By Chef Linda
If you love chocolate, then these Chocolate Crackle Cookies are for you. Deep, dark chocolatey taste with powdered sugar-sweetness. A little chewy, a little crunchy. While these are good any time of year (or anytime of day!), the crackle effect makes them perfect for holiday-time.
So many cookies are easily veganized with a few simple substitutions. In this recipe, I substituted a vegan butter substitute for regular butter. I used Earth Balance sticks which measure out the same as regular sticks of butter. I haven't tried it with this particular recipe, but coconut oil is another go-to for me when I'm substituting for butter. This recipe called for eggs, and in this case, I just added 3 tablespoons of coconut milk per egg. Coconut cream and coconut milk can provide the richness that eggs contribute to a recipe. Eggs also can be used for binding, but because we're using flour that has gluten, the dough binds together without eggs.

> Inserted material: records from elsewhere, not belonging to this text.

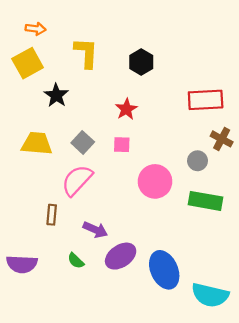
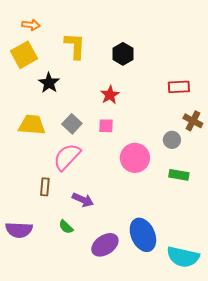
red rectangle: (206, 100) -> (179, 87), size x0.7
green rectangle: (206, 201) -> (179, 175), size x0.7
purple ellipse: (121, 256) -> (105, 245), moved

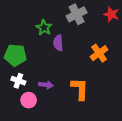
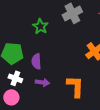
purple semicircle: (58, 43) -> (36, 61), moved
pink circle: (29, 100) -> (11, 97), moved

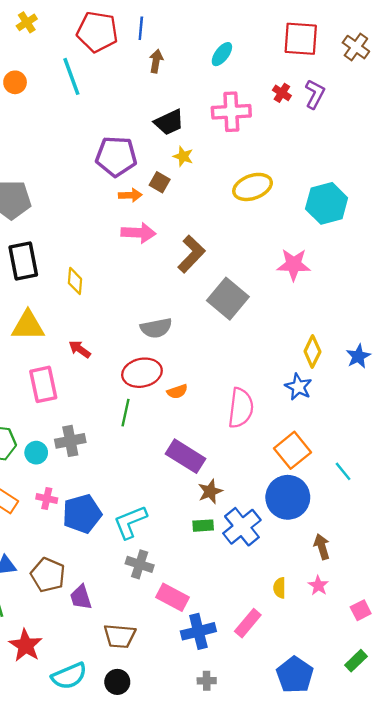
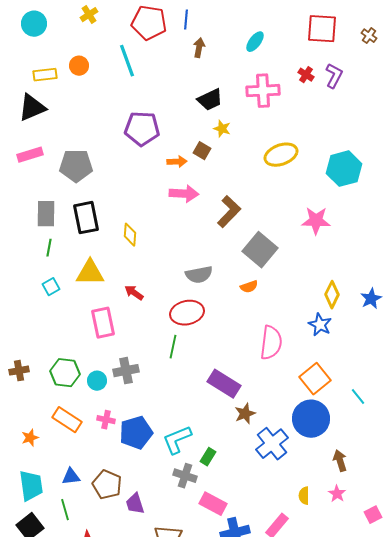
brown cross: (356, 47) -> (369, 36), size x0.7
purple pentagon: (116, 156) -> (142, 129), moved
orange semicircle: (177, 392) -> (249, 287), moved
green rectangle: (203, 526) -> (208, 457), moved, turned -54

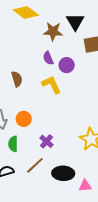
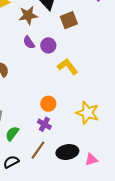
yellow L-shape: (51, 85) -> (68, 67), moved
orange circle: (24, 119) -> (48, 104), moved
green semicircle: (13, 144) -> (12, 134), turned 49

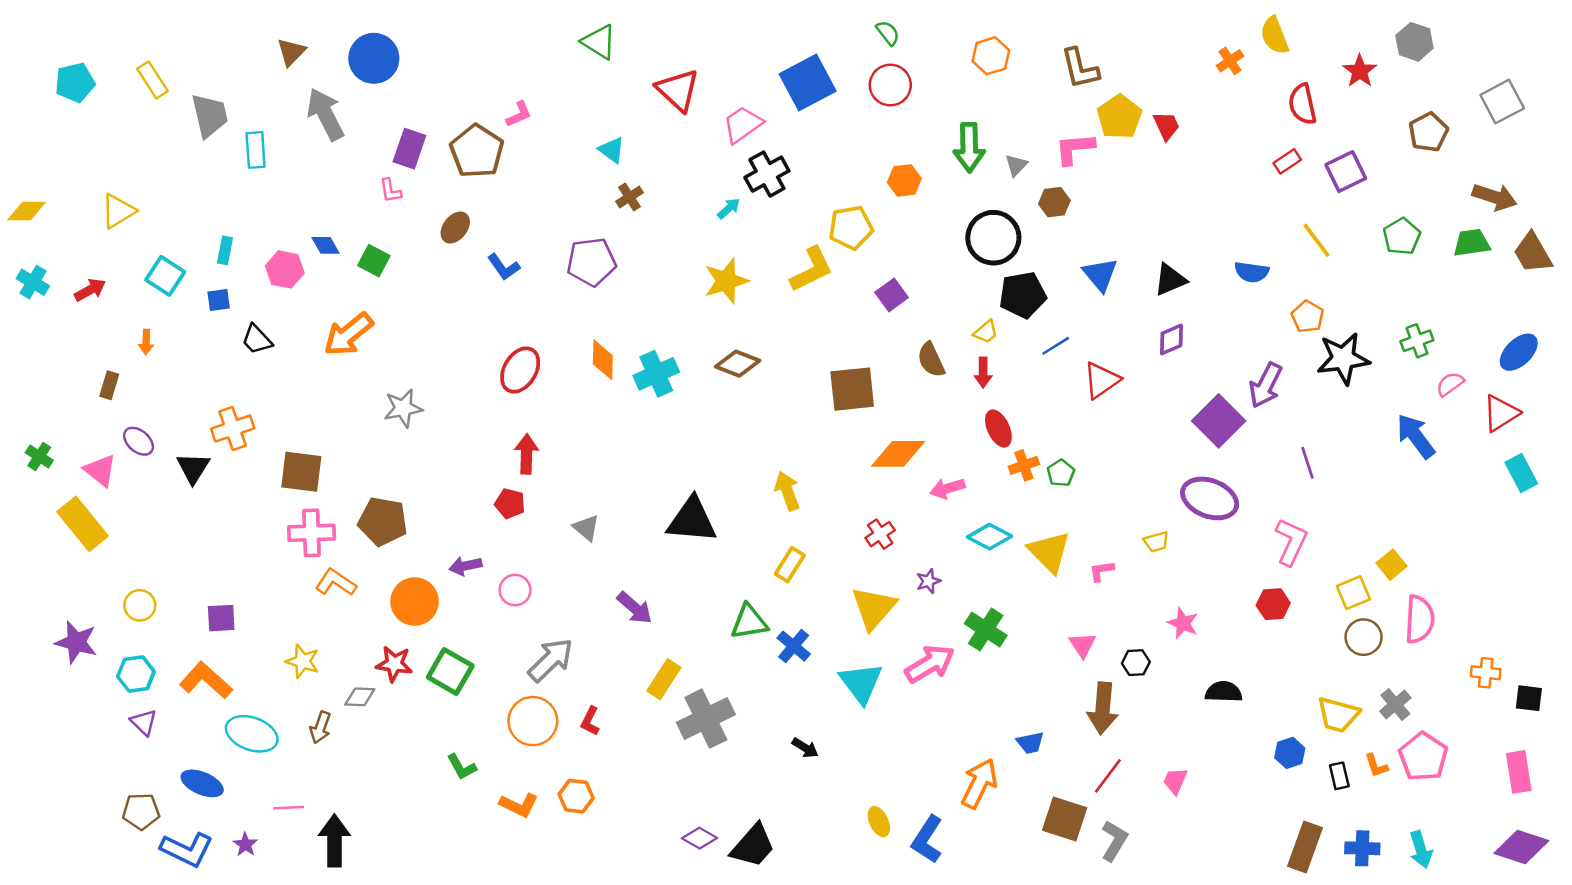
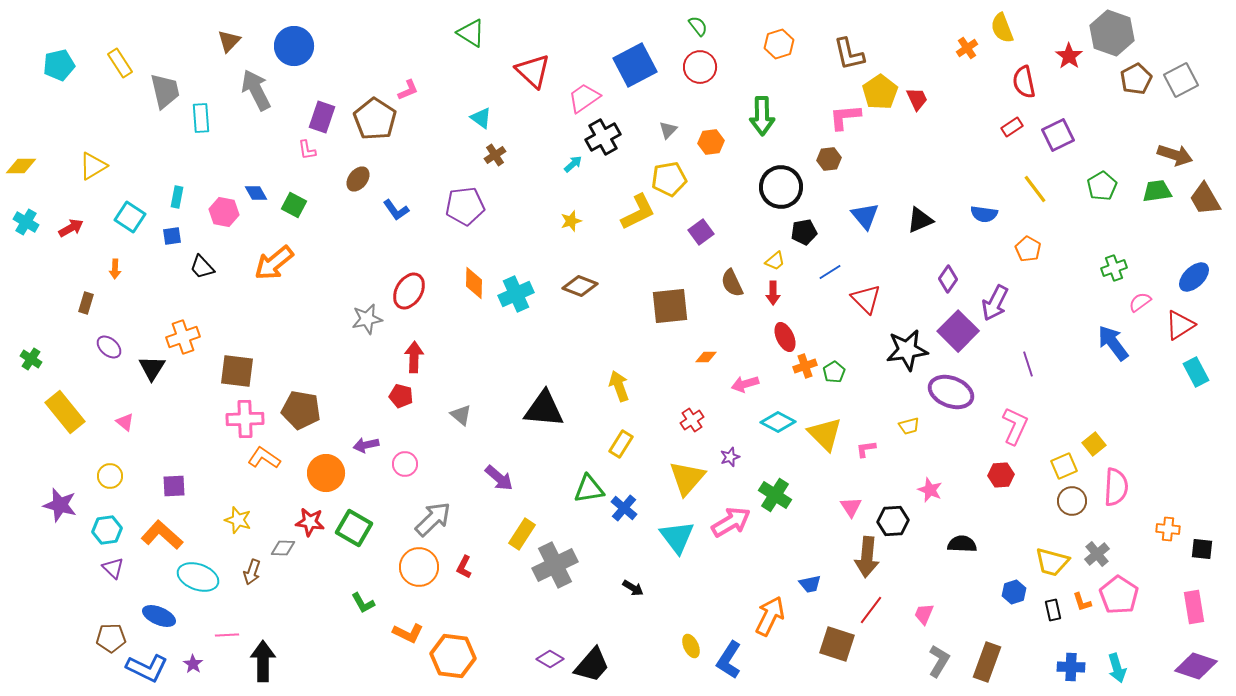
gray hexagon: (1414, 42) -> (1112, 33), size x1.5
brown pentagon: (1428, 132) -> (1136, 79), moved
gray triangle: (1016, 165) -> (668, 130), moved
yellow star: (726, 281) -> (571, 221), size x0.6
black pentagon: (1023, 295) -> (804, 232), size x0.7
purple diamond: (1171, 339) -> (948, 279), moved, turned -32
black star: (1343, 359) -> (907, 350), moved
red triangle: (1101, 380) -> (866, 299), turned -40
gray star: (403, 408) -> (367, 319), moved
orange diamond: (898, 454) -> (706, 357), size x0.5
pink triangle: (100, 470) -> (125, 422), moved, size x0.7
black hexagon: (1136, 663) -> (893, 521), size x1.4
orange hexagon: (576, 796) -> (453, 656), moved, size x1.6
gray L-shape: (1114, 841) -> (939, 661), moved
brown rectangle: (1305, 847) -> (987, 662), moved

No butter, no eggs, no harm. The perfect recipe, and you'd never know the difference. Never.
Chocolate Crackle Cookies
1 cup vegan semi-sweet chocolate chips
1¼ cups all-purpose flour
½ cup cocoa powder
2 teaspoons baking powder
2 teaspoons instant espresso (optional)
¼ teaspoon salt
½ cup vegan butter substitute (I used Earth Balance), softened
1 cup light brown sugar, packed
1 teaspoon vanilla
1/2 cup canned regular coconut milk (full-fat, not light)
About 1 cup powdered sugar, sifted through a wire mesh strainer onto a plate
To melt the chocolate, use a double boiler or a small pot with a glass or stainless steel bowl that fits the pot’s circumference. Fill the pot with enough water so that the bowl or double boiler is above but not touching the water. Place the chocolate in the bowl over the pot and bring water to a gentle simmer. Stir as the chocolate melts. Remove from heat when chocolate is nearly 100% melted. Any remaining chips will melt. Let cool slightly.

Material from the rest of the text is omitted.